WHAT IS BEING ASKED: All of the data is to be copied without a single change.

SOURCE MATERIAL:
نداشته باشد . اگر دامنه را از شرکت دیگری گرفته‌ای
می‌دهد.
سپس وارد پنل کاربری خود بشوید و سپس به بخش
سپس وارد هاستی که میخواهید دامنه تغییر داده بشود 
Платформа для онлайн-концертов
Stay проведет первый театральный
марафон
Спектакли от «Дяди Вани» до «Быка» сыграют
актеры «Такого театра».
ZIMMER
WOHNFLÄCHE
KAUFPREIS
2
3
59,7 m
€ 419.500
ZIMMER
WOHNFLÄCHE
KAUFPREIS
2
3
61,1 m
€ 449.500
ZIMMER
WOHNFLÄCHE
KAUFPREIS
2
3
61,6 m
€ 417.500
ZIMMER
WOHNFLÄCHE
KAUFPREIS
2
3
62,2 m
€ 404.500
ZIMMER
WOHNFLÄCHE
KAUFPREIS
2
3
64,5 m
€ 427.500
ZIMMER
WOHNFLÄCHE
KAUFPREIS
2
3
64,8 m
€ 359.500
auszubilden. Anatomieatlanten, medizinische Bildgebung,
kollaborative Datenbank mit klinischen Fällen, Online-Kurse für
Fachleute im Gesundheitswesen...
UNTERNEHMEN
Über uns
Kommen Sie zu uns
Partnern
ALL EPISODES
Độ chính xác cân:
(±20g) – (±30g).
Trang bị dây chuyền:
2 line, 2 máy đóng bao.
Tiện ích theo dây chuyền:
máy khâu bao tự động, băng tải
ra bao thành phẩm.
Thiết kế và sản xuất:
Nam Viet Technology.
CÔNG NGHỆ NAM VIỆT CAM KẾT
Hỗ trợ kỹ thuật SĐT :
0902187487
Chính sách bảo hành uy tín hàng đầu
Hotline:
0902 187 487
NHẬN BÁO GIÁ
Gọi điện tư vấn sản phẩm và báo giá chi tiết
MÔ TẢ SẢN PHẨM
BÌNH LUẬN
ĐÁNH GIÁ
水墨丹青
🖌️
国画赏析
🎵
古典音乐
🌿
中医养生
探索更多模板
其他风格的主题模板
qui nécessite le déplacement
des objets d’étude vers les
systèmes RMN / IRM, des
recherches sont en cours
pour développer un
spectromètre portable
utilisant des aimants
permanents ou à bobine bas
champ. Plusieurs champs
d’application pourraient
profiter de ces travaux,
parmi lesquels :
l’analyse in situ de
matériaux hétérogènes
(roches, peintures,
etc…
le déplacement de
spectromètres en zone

RESPONSE:
نداشته باشد . اگر دامنه را از شرکت دیگری گرفته‌ای
می‌دهد.
سپس وارد پنل کاربری خود بشوید و سپس به بخش
سپس وارد هاستی که میخواهید دامنه تغییر داده بشود 
Платформа для онлайн-концертов
Stay проведет первый театральный
марафон
Спектакли от «Дяди Вани» до «Быка» сыграют
актеры «Такого театра».
ZIMMER
WOHNFLÄCHE
KAUFPREIS
2
3
59,7 m
€ 419.500
ZIMMER
WOHNFLÄCHE
KAUFPREIS
2
3
61,1 m
€ 449.500
ZIMMER
WOHNFLÄCHE
KAUFPREIS
2
3
61,6 m
€ 417.500
ZIMMER
WOHNFLÄCHE
KAUFPREIS
2
3
62,2 m
€ 404.500
ZIMMER
WOHNFLÄCHE
KAUFPREIS
2
3
64,5 m
€ 427.500
ZIMMER
WOHNFLÄCHE
KAUFPREIS
2
3
64,8 m
€ 359.500
auszubilden. Anatomieatlanten, medizinische Bildgebung,
kollaborative Datenbank mit klinischen Fällen, Online-Kurse für
Fachleute im Gesundheitswesen...
UNTERNEHMEN
Über uns
Kommen Sie zu uns
Partnern
ALL EPISODES
Độ chính xác cân:
(±20g) – (±30g).
Trang bị dây chuyền:
2 line, 2 máy đóng bao.
Tiện ích theo dây chuyền:
máy khâu bao tự động, băng tải
ra bao thành phẩm.
Thiết kế và sản xuất:
Nam Viet Technology.
CÔNG NGHỆ NAM VIỆT CAM KẾT
Hỗ trợ kỹ thuật SĐT :
0902187487
Chính sách bảo hành uy tín hàng đầu
Hotline:
0902 187 487
NHẬN BÁO GIÁ
Gọi điện tư vấn sản phẩm và báo giá chi tiết
MÔ TẢ SẢN PHẨM
BÌNH LUẬN
ĐÁNH GIÁ
水墨丹青
🖌️
国画赏析
🎵
古典音乐
🌿
中医养生
探索更多模板
其他风格的主题模板
qui nécessite le déplacement
des objets d’étude vers les
systèmes RMN / IRM, des
recherches sont en cours
pour développer un
spectromètre portable
utilisant des aimants
permanents ou à bobine bas
champ. Plusieurs champs
d’application pourraient
profiter de ces travaux,
parmi lesquels :
l’analyse in situ de
matériaux hétérogènes
(roches, peintures,
etc…
le déplacement de
spectromètres en zone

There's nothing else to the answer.